Раскрываются узкие глазные щёлочки, и оттуда смотрят сонные глаза.
— Не уходите, ещё капельку, — вымаливает она, а сама поворачивается на бок, снова засыпает.
Я теряю терпение. Хватаю её, подношу к «столу», усаживаю, и тут она просыпается.
Быстро расправляемся с едою. Вьючим отдохнувших животных. Сразу берём очень крутую россыпь. У первой скалы поправляем вьюки. Улукиткан высматривает проход, нацеливается идти извилистой щелью, заваленной угловатыми обломками. Я отстёгиваю от связки четырёх оленей, веду его следом.
Бедная Нина, каких мучений ей стоит первое знакомство с нашей жизнью, с тайгою и горами. Вряд ли она ещё когда-нибудь рискнёт отправиться в поход с геодезистами.

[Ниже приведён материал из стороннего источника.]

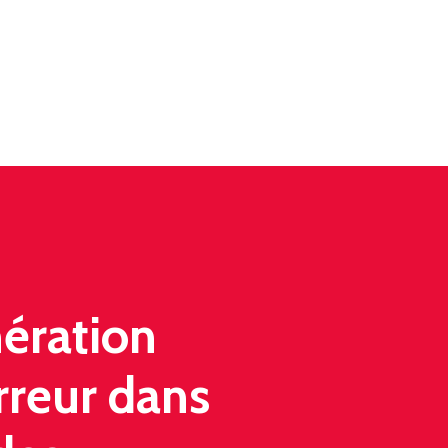
nération
rreur dans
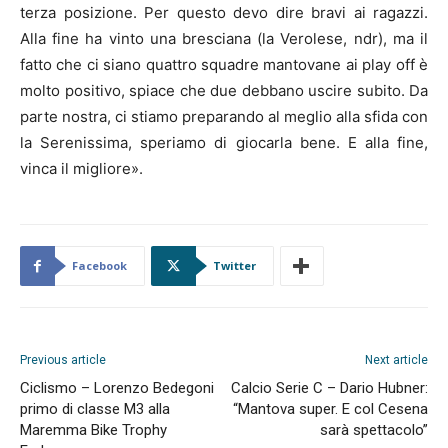
terza posizione. Per questo devo dire bravi ai ragazzi.
Alla fine ha vinto una bresciana (la Verolese, ndr), ma il
fatto che ci siano quattro squadre mantovane ai play off è
molto positivo, spiace che due debbano uscire subito. Da
parte nostra, ci stiamo preparando al meglio alla sfida con
la Serenissima, speriamo di giocarla bene. E alla fine,
vinca il migliore».
Facebook
Twitter
Previous article
Next article
Ciclismo – Lorenzo Bedegoni
Calcio Serie C – Dario Hubner:
primo di classe M3 alla
“Mantova super. E col Cesena
Maremma Bike Trophy
sarà spettacolo”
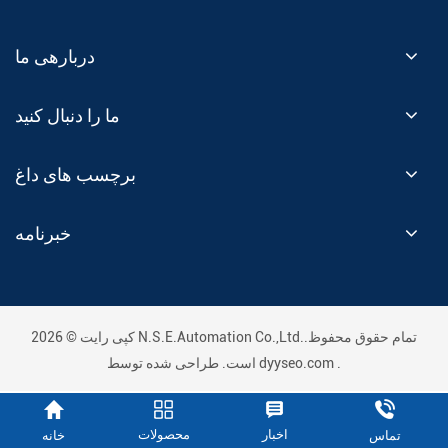
دربارهی ما
ما را دنبال کنید
برچسب های داغ
خبرنامه
کپی رایت © 2026 N.S.E.Automation Co.,Ltd..تمام حقوق محفوظ
.
dyyseo.com
است. طراحی شده توسط
اخبار
محصولات
خانه
تماس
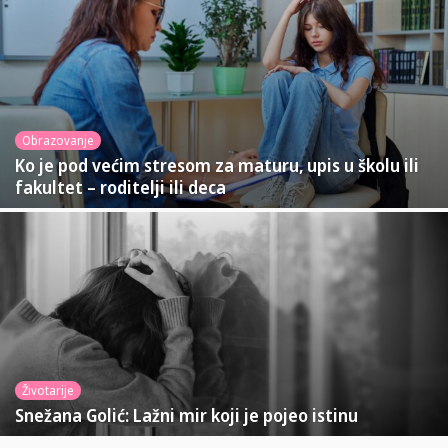
Obrazovanje
Ko je pod većim stresom za maturu, upis u školu ili
fakultet – roditelji ili deca
Životarije
Snežana Golić: Lažni mir koji je pojeo istinu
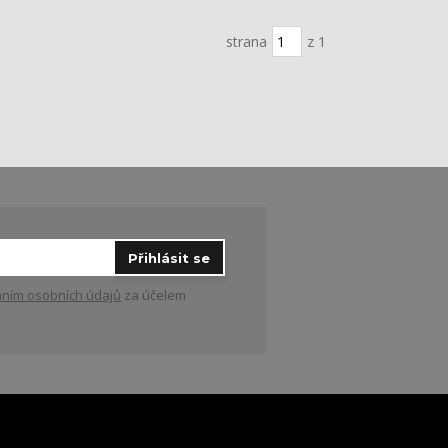
strana
z 1
Přihlásit se
ním osobních údajů
za účelem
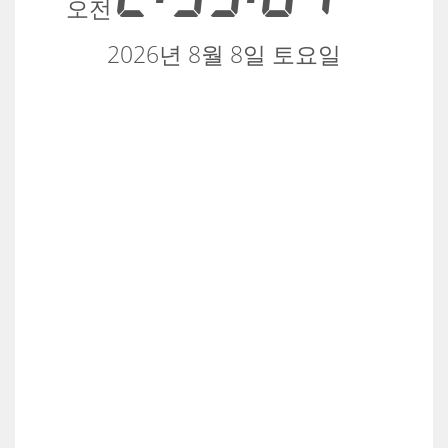
오전
2026년 8월 8일 토요일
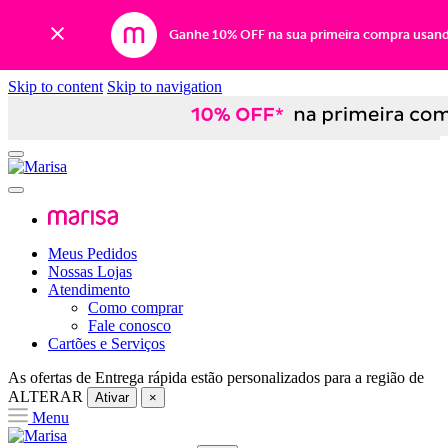
Ganhe 10% OFF na sua primeira compra usan
Skip to content
Skip to navigation
Meus Pedidos
Nossas Lojas
Atendimento
Como comprar
Fale conosco
Cartões e Serviços
As ofertas de
Entrega rápida
estão personalizados para a região de
ALTERAR
Ativar
×
Menu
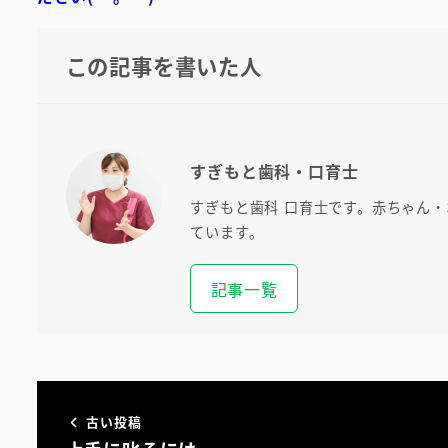
この記事を書いた人
すぎもと歯科・口育士
すぎもと歯科 口育士です。赤ちゃん
ています。
記事一覧
古い投稿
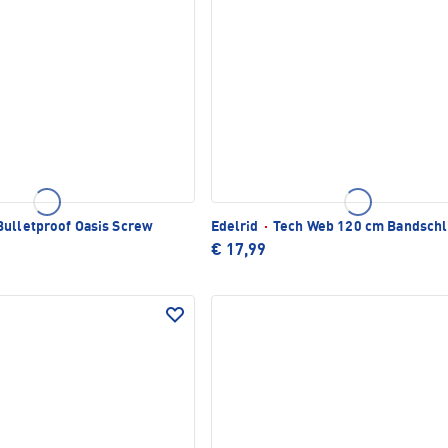
ulletproof Oasis Screw
Edelrid
·
Tech Web 120 cm Bandschl
€ 17,99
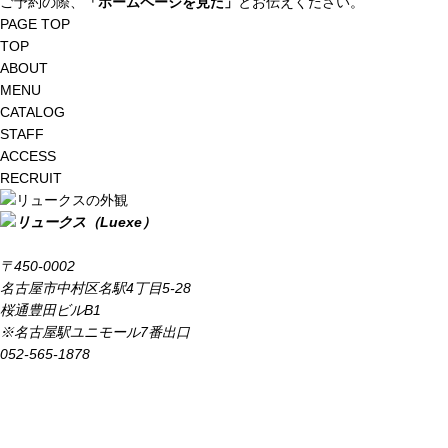
ご予約の際、
「ホームページを見た」
とお伝えください。
PAGE TOP
TOP
ABOUT
MENU
CATALOG
STAFF
ACCESS
RECRUIT
〒450-0002
名古屋市中村区名駅4丁目5-28
桜通豊田ビルB1
※名古屋駅ユニモール7番出口
052-565-1878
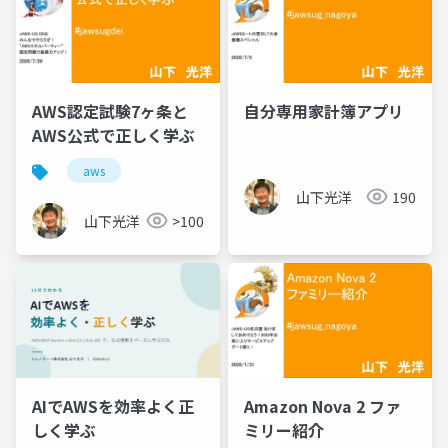
AWS認定試験7ヶ条と
自分専用家計簿アプリ
AWS公式で正しく学ぶ
aws
山下光洋
190
山下光洋
>100
Amazon Nova 2 ファ
AIでAWSを効率よく正
ミリー紹介
しく学ぶ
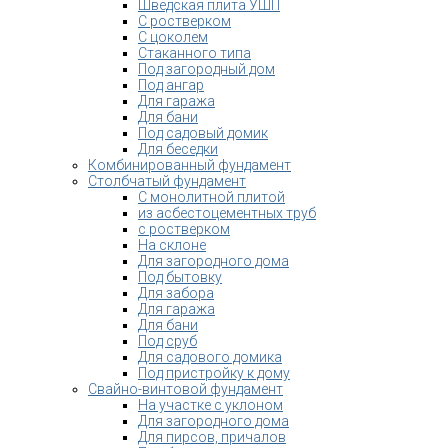
Шведская плита УШП
С ростверком
С цоколем
Стаканного типа
Под загородный дом
Под ангар
Для гаража
Для бани
Под садовый домик
Для беседки
Комбинированный фундамент
Столбчатый фундамент
С монолитной плитой
из асбестоцементных труб
с ростверком
На склоне
Для загородного дома
Под бытовку
Для забора
Для гаража
Для бани
Под сруб
Для садового домика
Под пристройку к дому
Свайно-винтовой фундамент
На участке с уклоном
Для загородного дома
Для пирсов, причалов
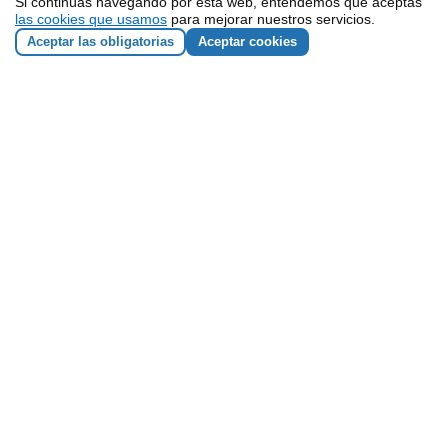
Si continúas navegando por esta web, entendemos que aceptas
las cookies que usamos
para mejorar nuestros servicios.
Aceptar las obligatorias
Aceptar cookies
¡Contacta con nosotros!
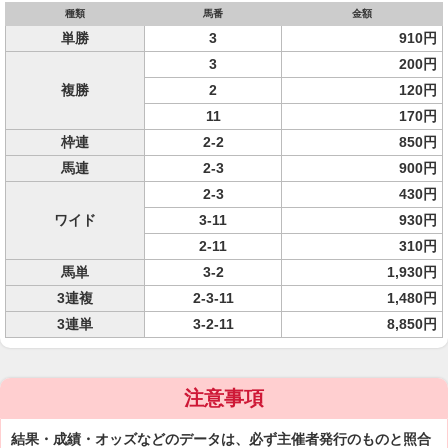
種類
馬番
金額
単勝
3
910円
3
200円
複勝
2
120円
11
170円
枠連
2-2
850円
馬連
2-3
900円
2-3
430円
ワイド
3-11
930円
2-11
310円
馬単
3-2
1,930円
3連複
2-3-11
1,480円
3連単
3-2-11
8,850円
注意事項
結果・成績・オッズなどのデータは、必ず主催者発行のものと照合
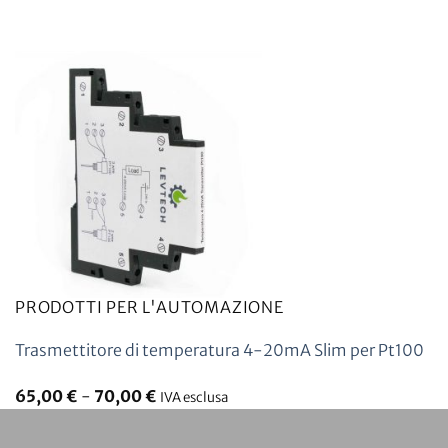
PRODOTTI PER L'AUTOMAZIONE
Trasmettitore di temperatura 4-20mA Slim per Pt100
65,00
€
-
70,00
€
IVA esclusa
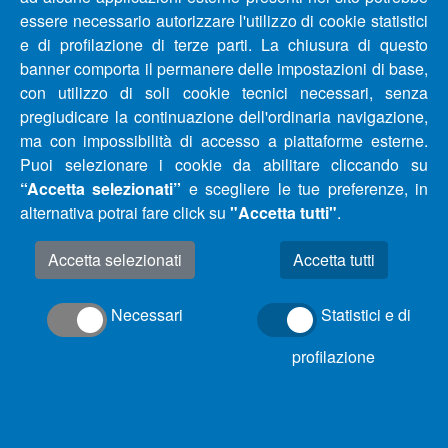
RIDUZIONE IDRICHE COMUNI PROVINCIA DI
essere necessario autorizzare l'utilizzo di cookie statistici
PESCARA E CHIETI DAL 28/09/2020 AL 06/10/2020
e di profilazione di terze parti. La chiusura di questo
banner comporta il permanere delle impostazioni di base,
AGGIORNAMENTO – COMUNICATO INTERRUZIONE E
con utilizzo di soli cookie tecnici necessari, senza
RIDUZIONE IDRICHE COMUNI PROVINCIA DI
pregiudicare la continuazione dell'ordinaria navigazione,
PESCARA E CHIETI- COMUNI DI FRANCAVILLA AL
ma con impossibilità di accesso a piattaforme esterne.
MARE(CH) E MIGLIANICO (CH)
Puoi selezionare i cookie da abilitare cliccando su
“Accetta selezionati”
e scegliere le tue preferenze, in
alternativa potrai fare click su
"Accetta tutti"
.
AGGIORNAMENTO – COMUNICATO INTERRUZIONE E
RIDUZIONE IDRICHE COMUNI PROVINCIA DI
Accetta selezionati
PESCARA E CHIETI DAL 25/09/2020 AL 29/09/2020
Necessari
Statistici e di
AGGIORNAMENTO – COMUNICATO INTERRUZIONE E
RIDUZIONE IDRICHE COMUNI PROVINCIA DI
profilazione
PESCARA, CHIETI E TERAMO DAL 22/09/2020 AL
25/09/2020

Упорство побеждает, мы на отроге. Мрачное ущелье скрывают от нас нависающие над ним скалы. Нина отстала. Олени на первой террасе падают без сил. Мы с Улукитканом на пределе изнеможения. Но какая радость — близко видна пирамида, установленная на остроконечном шпиле. Это здорово подбадривает нас. Бойка чёрным комочком несётся к вершине, спешит дать знать о нас, а я тороплюсь вернуться к Нине.
Нахожу её далеко внизу. Она стоит, прислонившись спиною к скале, отяжелевшая голова упала на плечо. В одной руке накомарник, в нём душно подниматься. У ног лежит брошенный посох. На меня смотрят усталые глаза, в них отпечаталось выражение безразличия.
— Пошли, Нина, наверху отдохнёшь!
— Ещё далеко?
—Нет, собери все силы. — И я встряхиваю её, даю в руки посох. — Пошли!
— Ноги, мои бедные ноги, они не идут, — голос её дрожит.
Я расстёгиваю пояс, пропуская конец через пряжку.
— Бери петлю в руки, крепко держись.
Я перекидываю через плечо ремень, Нина отрывается от скалы, трудно шагает моим следом. Теперь ей мешают полы плаща, посох кажется свинцовой тяжестью, а непослушные волосы нависают на глаза, и она не может, как раньше, рывком головы, отбросить их назад. Но я упорно тащу её, не оглядываясь, и мысленно кричу на себя: «Чего спотыкаешься, чёрт побери!»
— Теперь-то ты уж будешь знать, что такое геодезия.
— А у вас ноги не болят?
— Я не обращаю на них внимания.
— Да?… Этого мне, видно, никогда не достичь. Как жалок человек — он даже не имеет запасных ног, всю жизнь на одних, — говорит она серьёзно.
Через каждые десять метров отдых. И так до самого верха, медленно, долго. Меня окончательно поражает её упорство.